Please don't sub neuroscience for psychology. A lot of misguided students do this and then they don't do well because it was not their cup of tea. They are not the same thing at all. The neuroscience major has more in common with cell bio than psychology. If she is interested in psych, do psych.


Yep don't lump them together.


I think you two need to catch up. Many psych courses include neuroscience, especially at the higher levels.
Anonymous
https://canvas.stanford.edu/courses/74311/assignments/syllabus

Cognitive neuroscience is its own intro-level course in Stanford's psychology department.
Anonymous
people this major often go into HR or Law
Anonymous
Anonymous wrote:Anyone have insight into how different psychology programs are at different colleges?

My kid currently is interested more in psychology research rather than clinical practice. If they stick with it, I could see them wanting to go to research-focused grad school.

Would most psych programs be similar at the undergrad level at SLACs? They originally didn't want large universities but now are second guessing whether they would have a better chance at undergrad research opportunities at a larger school.

Any recommendations of programs to look into?

OP, thank you for this post.
Anonymous
Anonymous wrote:
Anonymous wrote:
Anonymous wrote:
Anonymous wrote:She can also consider neuroscience programs.

Or animal behavior.


Please don't sub neuroscience for psychology. A lot of misguided students do this and then they don't do well because it was not their cup of tea. They are not the same thing at all. The neuroscience major has more in common with cell bio than psychology. If she is interested in psych, do psych.


Yep don't lump them together.


I think you two need to catch up. Many psych courses include neuroscience, especially at the higher levels.

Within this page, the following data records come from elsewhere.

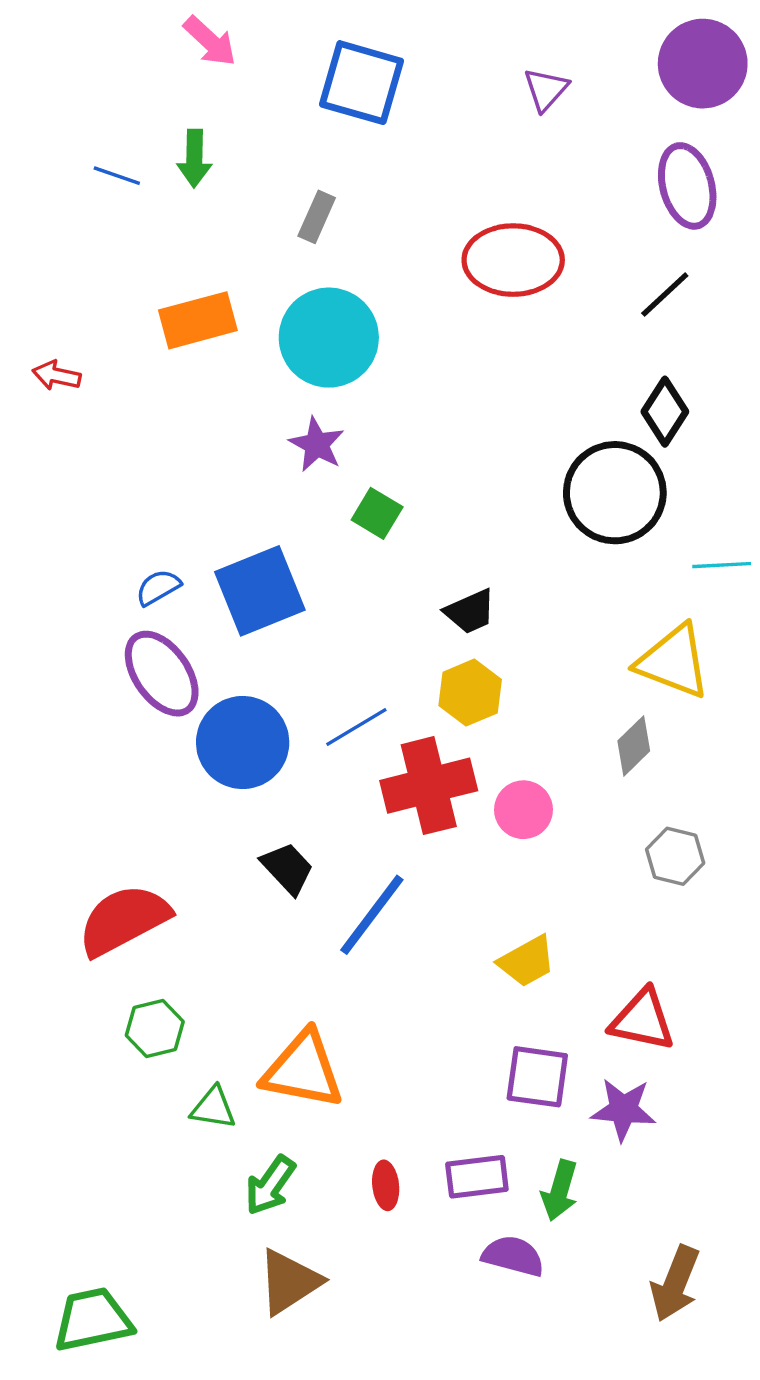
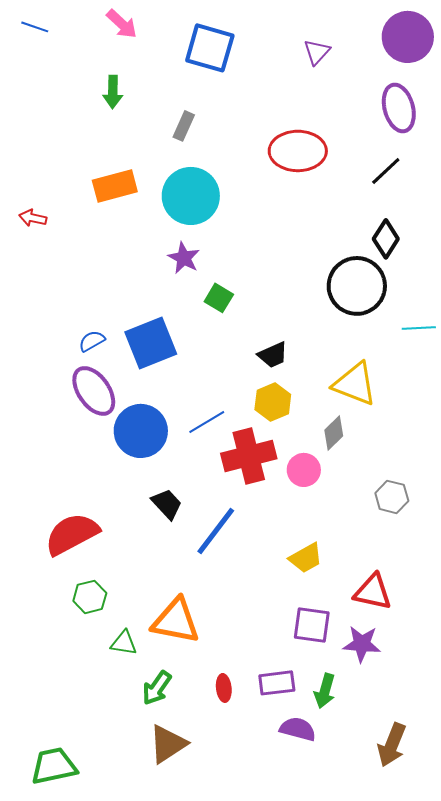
blue line: (117, 176) -> (35, 27), moved
yellow triangle: (673, 662) -> (355, 384), moved
gray diamond: (634, 746) -> (334, 433), moved

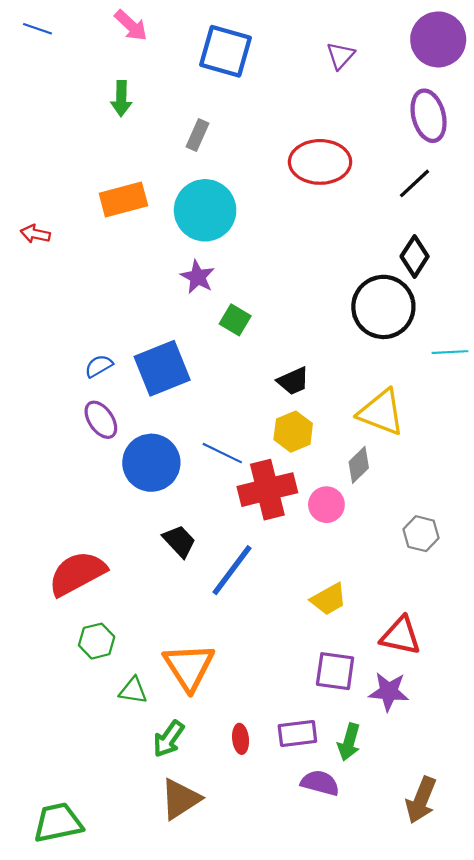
purple ellipse: (94, 391) -> (101, 420), size x0.7
blue line: (207, 422) -> (222, 453), turned 57
orange triangle: (176, 621) -> (189, 667), turned 46

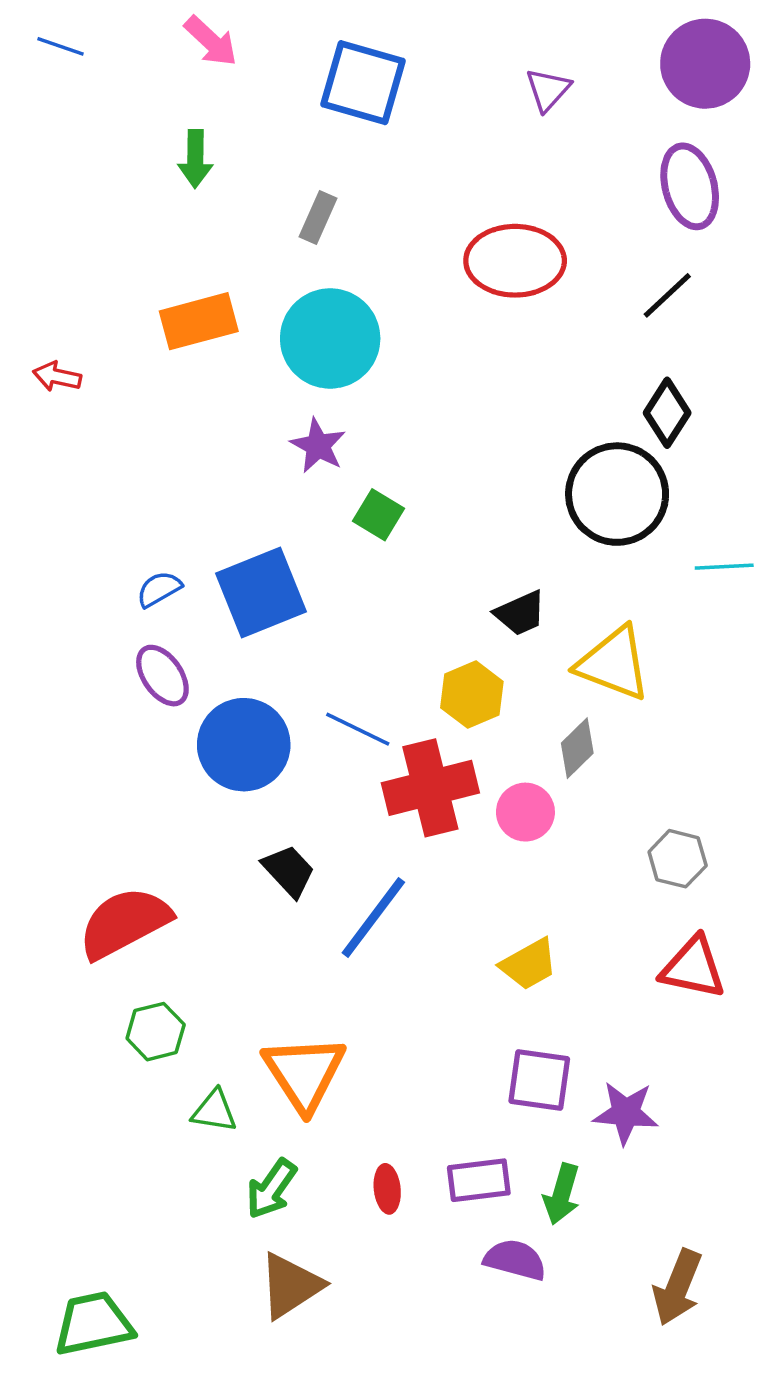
black trapezoid: (293, 381) -> (520, 613), moved
red triangle: (401, 636) -> (693, 968), moved

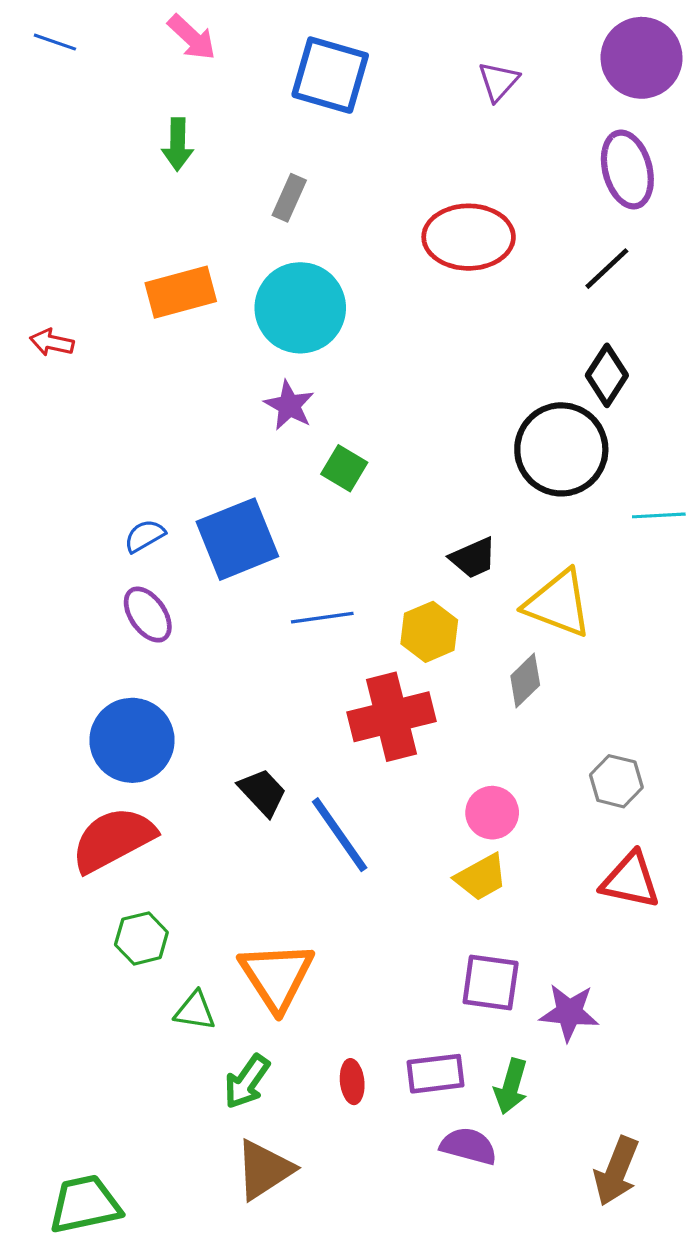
blue line: (358, 729) -> (322, 618), moved, turned -34
blue circle: (244, 745) -> (132, 740), moved
pink circle: (525, 812) -> (492, 813), moved
blue line: (373, 918) -> (340, 835), turned -72

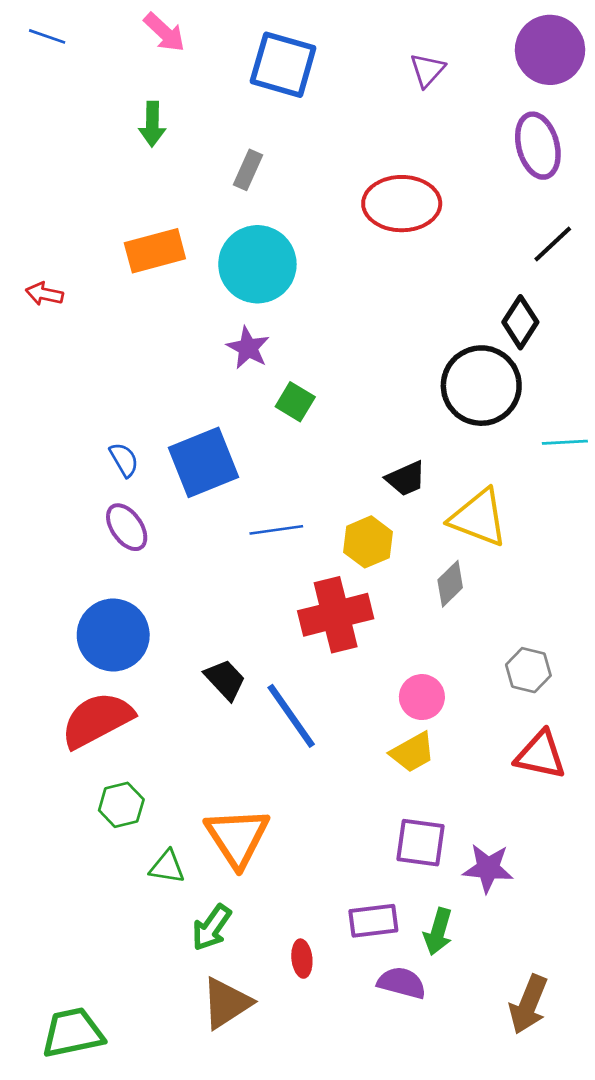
black line: (607, 269) -> (553, 244), moved
blue semicircle: (145, 536) -> (124, 460), turned 90
red ellipse: (352, 1082) -> (302, 959), moved

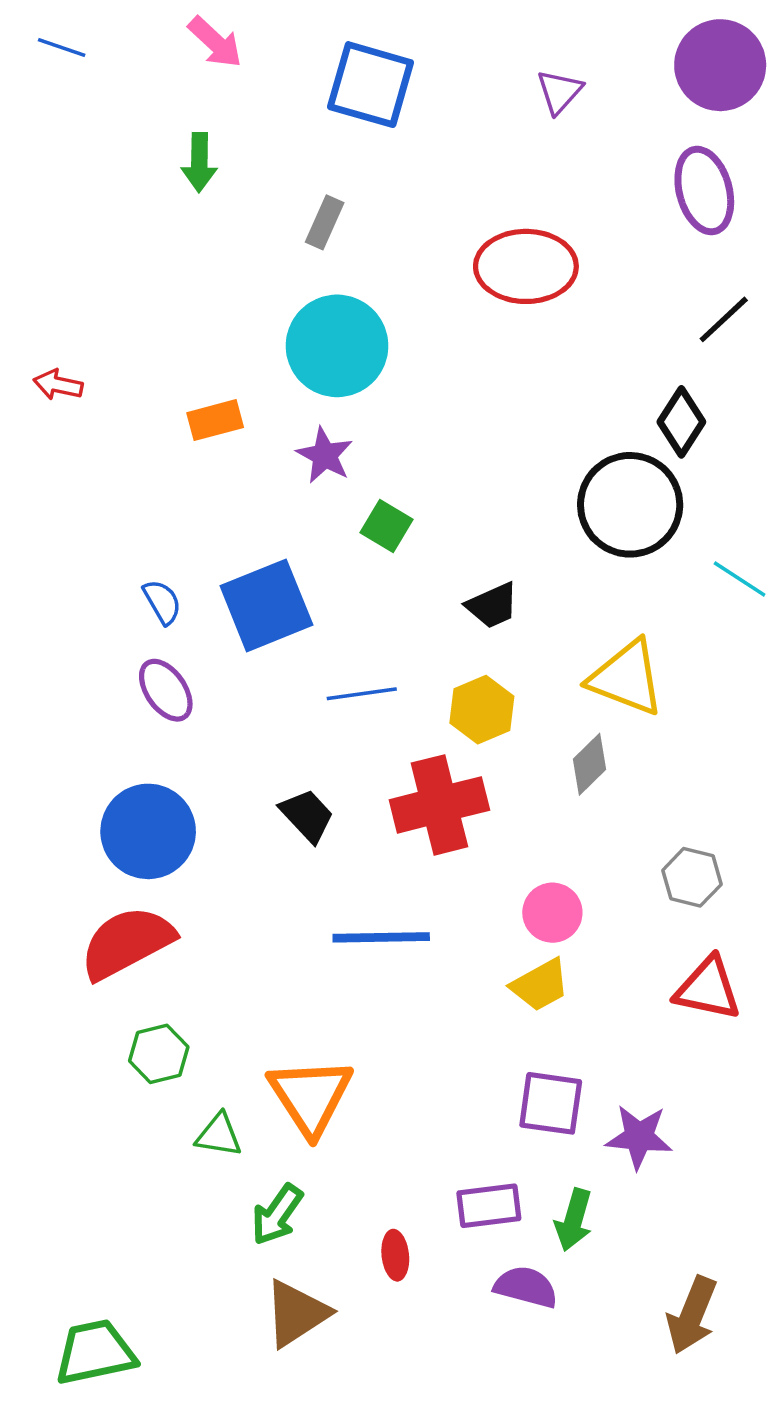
orange rectangle: (155, 251) -> (215, 420), moved, size x0.7
cyan line: (565, 442) -> (740, 579), turned 36
black trapezoid: (406, 479) -> (492, 605), moved
black trapezoid: (225, 679) -> (307, 816), moved
blue line: (291, 716) -> (381, 937), turned -56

Hi, I'm a neuroscientist. That doesn't mean the two majors are similar.
Anonymous
Anonymous wrote:
Anonymous wrote:
Anonymous wrote:
Anonymous wrote:She can also consider neuroscience programs.

Or animal behavior.


Please don't sub neuroscience for psychology. A lot of misguided students do this and then they don't do well because it was not their cup of tea. They are not the same thing at all. The neuroscience major has more in common with cell bio than psychology. If she is interested in psych, do psych.


Yep don't lump them together.


I think you two need to catch up. Many psych courses include neuroscience, especially at the higher levels.


And biology majors also have to take chemistry. Does that make them the same?
Anonymous
Anonymous wrote:I'm in the field. First, whoever said CogSci at Northwestern was a bad choice is wrong. Here's the faculty list:
https://cogsci.northwestern.edu/people/#

I see a few folks on there very respected in the field.

For psychology specifically, if you do it only up to a bachelor's then most likely you'll end up in industry, like human factors research or market research. Next step would be research/teaching, and you'll need a PhD for that. The issue is the field is producing way too many PhDs for the demand. I've known some pretty qualified people who ended up taking multiple concurrent adjunct positions just to make ends meet. Look at your typical psych department and they will produce about 10 PhDs/year. but they only have 1-2 job openings (due to attritino, retirement, and maybe a new position got funded). So all those newly-minted PhDs need to find jobs at other colleges, like teh ones that don't offer PhDs, but it's still an oversupply of peopel who want to enter academia.

Then there's the whole tenure thing. A quite respected professor I know at Yale got denied tenure a couple years ago, so that means it's time to go. He found a decent position at another university, but that's gotta sting.


That may be a Yale specific problem. Yale very rarely promotes junior faculty into tenured positions.